Schuylkill River Connector Bridge to be dedicated this Saturday


Earlier, pedestrians had to cross through the tracks to go from the Schuylkill River Bank to the park




A new $6.3 million bridge will soon be giving the area between the Schuylkill Banks and the Schuylkill River Park a facelift.

The Schuylkill River Connector Bridge — which will be dedicated this Saturday, Oct. 20 — spans 95 feet and includes a 12-foot wide pathway as well as three scenic overlooks with views of the Schuylkill River, University City and Center City.

The bridge was the result of a 2007 Federal Court settlement reached between the City and CSX Transportation, an East Coast rail company that operates the tracks on the Schuylkill’s eastern shore.
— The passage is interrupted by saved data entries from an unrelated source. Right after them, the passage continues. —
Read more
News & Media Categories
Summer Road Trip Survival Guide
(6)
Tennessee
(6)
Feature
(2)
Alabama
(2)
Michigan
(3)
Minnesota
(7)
CSX, citing safety concerns, filed a lawsuit against the City in 2005 calling for a pedestrian overpass spanning their tracks.

Before the bridge was constructed, pedestrians had to cross through the tracks to go from the Schuylkill River Bank to the park.
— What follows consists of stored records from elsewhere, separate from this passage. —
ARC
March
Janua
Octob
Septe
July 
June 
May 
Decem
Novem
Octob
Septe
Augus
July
“This project was the result of a lot of groups getting together,” said Joseph Syrnick, President of Schuylkill River Development Corporation, one of the project’s partners. Others involved include the City of Philadelphia, the Federal Highway Administration, as well as local citizens from Friends of Schuylkill River Park. Representatives from the University of Pennsylvania were also included in the Design Concept Team.

Much of the funding for the bridge came from the federal stimulus, which provided $4.4 million through the Transportation Improvements Generating Economic Recovery (TIGER) program. An additional $1.2 million came from a Transportation Enhancement grant. Other groups involved with funding were the Pew Charitable Trusts, which provided $195,000, and the City of Philadelphia, which chipped in $547,000.

The bridge is just one part of many improvements set for the Schuylkill Banks. Future projects include a 2,000-foot long boardwalk along the eastern shore of the Schuylkill River, from Locust Street to South Street, which is set to be completed in 2014.